### [WORK REQUIRED]
Search the entries below for the word "Shopify" and copy each line that has it.
--------
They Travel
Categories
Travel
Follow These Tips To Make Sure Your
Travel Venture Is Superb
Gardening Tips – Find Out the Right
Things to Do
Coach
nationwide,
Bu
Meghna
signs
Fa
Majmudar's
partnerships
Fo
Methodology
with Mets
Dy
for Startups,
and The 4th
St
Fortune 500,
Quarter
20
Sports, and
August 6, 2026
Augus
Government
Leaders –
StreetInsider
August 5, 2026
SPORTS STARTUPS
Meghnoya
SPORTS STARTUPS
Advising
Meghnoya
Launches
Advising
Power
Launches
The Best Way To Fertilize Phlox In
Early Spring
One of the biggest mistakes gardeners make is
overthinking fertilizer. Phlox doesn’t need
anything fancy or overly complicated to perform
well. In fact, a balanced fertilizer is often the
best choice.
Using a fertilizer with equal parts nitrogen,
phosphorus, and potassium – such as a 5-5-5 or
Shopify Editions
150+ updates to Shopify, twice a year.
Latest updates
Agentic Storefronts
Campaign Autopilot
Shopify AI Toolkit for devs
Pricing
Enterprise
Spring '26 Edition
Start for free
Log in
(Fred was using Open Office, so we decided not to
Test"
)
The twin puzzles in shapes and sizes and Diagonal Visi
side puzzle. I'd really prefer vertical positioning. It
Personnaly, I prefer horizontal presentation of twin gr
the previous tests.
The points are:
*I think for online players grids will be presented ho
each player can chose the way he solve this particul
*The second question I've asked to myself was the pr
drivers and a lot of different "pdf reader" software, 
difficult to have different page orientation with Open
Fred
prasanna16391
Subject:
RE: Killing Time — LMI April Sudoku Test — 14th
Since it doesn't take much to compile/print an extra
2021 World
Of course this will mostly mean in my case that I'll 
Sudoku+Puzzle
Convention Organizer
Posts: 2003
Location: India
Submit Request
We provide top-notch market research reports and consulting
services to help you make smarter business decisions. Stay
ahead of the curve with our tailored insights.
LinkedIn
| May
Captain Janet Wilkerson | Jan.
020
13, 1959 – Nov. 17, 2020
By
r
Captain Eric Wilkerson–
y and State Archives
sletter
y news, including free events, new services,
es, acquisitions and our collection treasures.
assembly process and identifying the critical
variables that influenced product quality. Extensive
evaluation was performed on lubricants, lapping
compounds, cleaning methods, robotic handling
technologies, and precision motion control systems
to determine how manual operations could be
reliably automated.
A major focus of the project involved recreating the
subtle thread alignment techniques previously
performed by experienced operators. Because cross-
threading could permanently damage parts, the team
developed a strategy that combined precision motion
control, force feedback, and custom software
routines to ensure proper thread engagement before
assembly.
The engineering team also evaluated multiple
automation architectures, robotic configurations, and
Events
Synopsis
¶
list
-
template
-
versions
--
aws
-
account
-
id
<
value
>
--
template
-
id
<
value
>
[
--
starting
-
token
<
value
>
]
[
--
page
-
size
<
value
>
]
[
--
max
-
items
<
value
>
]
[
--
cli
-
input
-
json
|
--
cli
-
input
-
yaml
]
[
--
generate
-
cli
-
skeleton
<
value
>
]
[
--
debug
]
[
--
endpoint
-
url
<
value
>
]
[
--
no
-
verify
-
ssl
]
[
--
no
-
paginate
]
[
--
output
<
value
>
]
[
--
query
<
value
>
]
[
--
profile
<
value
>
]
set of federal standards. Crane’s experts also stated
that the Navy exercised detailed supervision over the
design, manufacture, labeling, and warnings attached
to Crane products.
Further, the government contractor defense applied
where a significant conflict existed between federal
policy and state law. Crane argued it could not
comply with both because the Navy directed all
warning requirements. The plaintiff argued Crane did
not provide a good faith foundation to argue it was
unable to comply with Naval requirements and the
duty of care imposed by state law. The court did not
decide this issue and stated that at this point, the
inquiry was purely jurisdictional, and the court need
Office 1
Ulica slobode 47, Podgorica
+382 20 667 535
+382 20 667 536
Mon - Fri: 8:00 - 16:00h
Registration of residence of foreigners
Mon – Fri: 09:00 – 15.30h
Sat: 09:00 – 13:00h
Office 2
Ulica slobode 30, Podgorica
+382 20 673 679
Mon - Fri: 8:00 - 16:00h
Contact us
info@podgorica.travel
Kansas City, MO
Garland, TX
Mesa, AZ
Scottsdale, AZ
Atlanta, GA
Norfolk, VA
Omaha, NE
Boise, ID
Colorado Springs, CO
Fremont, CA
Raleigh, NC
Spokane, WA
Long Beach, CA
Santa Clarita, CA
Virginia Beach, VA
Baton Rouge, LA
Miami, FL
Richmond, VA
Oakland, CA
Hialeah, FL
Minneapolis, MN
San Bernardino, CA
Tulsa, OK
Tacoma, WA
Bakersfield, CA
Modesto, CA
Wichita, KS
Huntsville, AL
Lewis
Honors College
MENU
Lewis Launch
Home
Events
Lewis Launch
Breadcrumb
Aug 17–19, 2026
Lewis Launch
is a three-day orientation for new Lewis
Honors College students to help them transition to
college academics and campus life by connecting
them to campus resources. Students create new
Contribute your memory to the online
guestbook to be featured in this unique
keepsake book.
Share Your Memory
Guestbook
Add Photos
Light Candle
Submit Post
--------
### [EXERCISE RESULT]
Shopify Editions
150+ updates to Shopify, twice a year.
Shopify AI Toolkit for devs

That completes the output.